The data should be written out in full, exactly as it stands, and the pictures dropped.

*** RECORD EXTRACTS

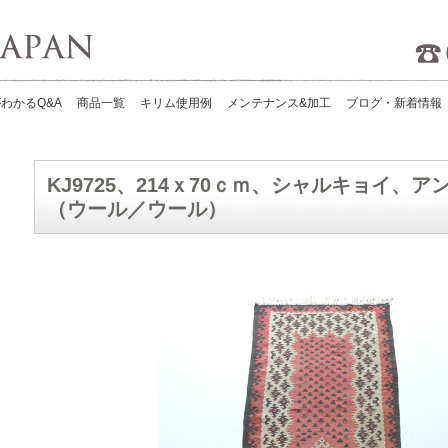
Kilims Japan
わかるQ&A
商品一覧
キリム使用例
メンテナンス&加工
ブログ・新着情報
KJ9725、214ｘ70ｃｍ、シャルキョイ、
（ウール／ウール）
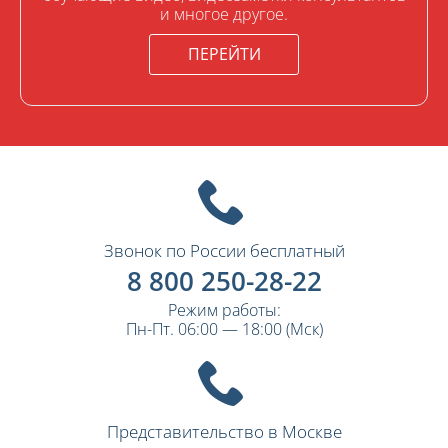
и многое другое.
ПЕРЕЙТИ
Звонок по России бесплатный
8 800 250-28-22
Режим работы:
Пн-Пт. 06:00 — 18:00 (Мск)
Представительство в Москве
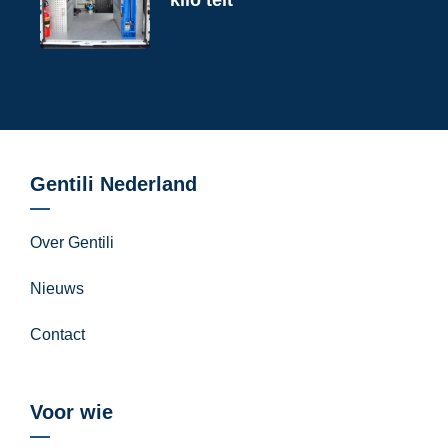
kilo telt
Gentili Nederland
Over Gentili
Nieuws
Contact
Voor wie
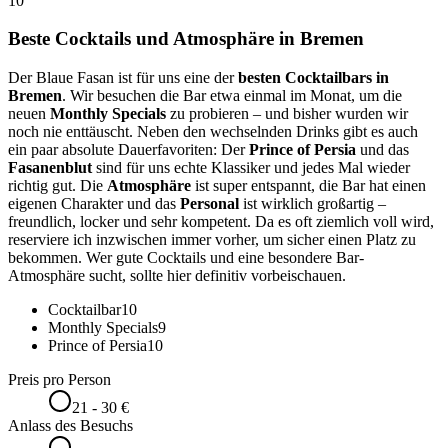
10
Beste Cocktails und Atmosphäre in Bremen
Der Blaue Fasan ist für uns eine der
besten Cocktailbars in
Bremen
. Wir besuchen die Bar etwa einmal im Monat, um die
neuen
Monthly Specials
zu probieren – und bisher wurden wir
noch nie enttäuscht. Neben den wechselnden Drinks gibt es auch
ein paar absolute Dauerfavoriten: Der
Prince of Persia
und das
Fasanenblut
sind für uns echte Klassiker und jedes Mal wieder
richtig gut. Die
Atmosphäre
ist super entspannt, die Bar hat einen
eigenen Charakter und das
Personal
ist wirklich großartig –
freundlich, locker und sehr kompetent. Da es oft ziemlich voll wird,
reserviere ich inzwischen immer vorher, um sicher einen Platz zu
bekommen. Wer gute Cocktails und eine besondere Bar-
Atmosphäre sucht, sollte hier definitiv vorbeischauen.
Cocktailbar
10
Monthly Specials
9
Prince of Persia
10
Preis pro Person
21 - 30 €
Anlass des Besuchs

******

▸ **EXERCISE RESULT**
Kilims Japan
わかるQ&A
商品一覧
キリム使用例
メンテナンス&加工
ブログ・新着情報
KJ9725、214ｘ70ｃｍ、シャルキョイ、
（ウール／ウール）
и многое другое.
ПЕРЕЙТИ
Звонок по России бесплатный
8 800 250-28-22
Режим работы:
Пн-Пт. 06:00 — 18:00 (Мск)
Представительство в Москве
kilo telt
Gentili Nederland
Over Gentili
Nieuws
Contact
Voor wie
10
Beste Cocktails und Atmosphäre in Bremen
Der Blaue Fasan ist für uns eine der
besten Cocktailbars in
Bremen
. Wir besuchen die Bar etwa einmal im Monat, um die
neuen
Monthly Specials
zu probieren – und bisher wurden wir
noch nie enttäuscht. Neben den wechselnden Drinks gibt es auch
ein paar absolute Dauerfavoriten: Der
Prince of Persia
und das
Fasanenblut
sind für uns echte Klassiker und jedes Mal wieder
richtig gut. Die
Atmosphäre
ist super entspannt, die Bar hat einen
eigenen Charakter und das
Personal
ist wirklich großartig –
freundlich, locker und sehr kompetent. Da es oft ziemlich voll wird,
reserviere ich inzwischen immer vorher, um sicher einen Platz zu
bekommen. Wer gute Cocktails und eine besondere Bar-
Atmosphäre sucht, sollte hier definitiv vorbeischauen.
Cocktailbar
10
Monthly Specials
9
Prince of Persia
10
Preis pro Person
21 - 30 €
Anlass des Besuchs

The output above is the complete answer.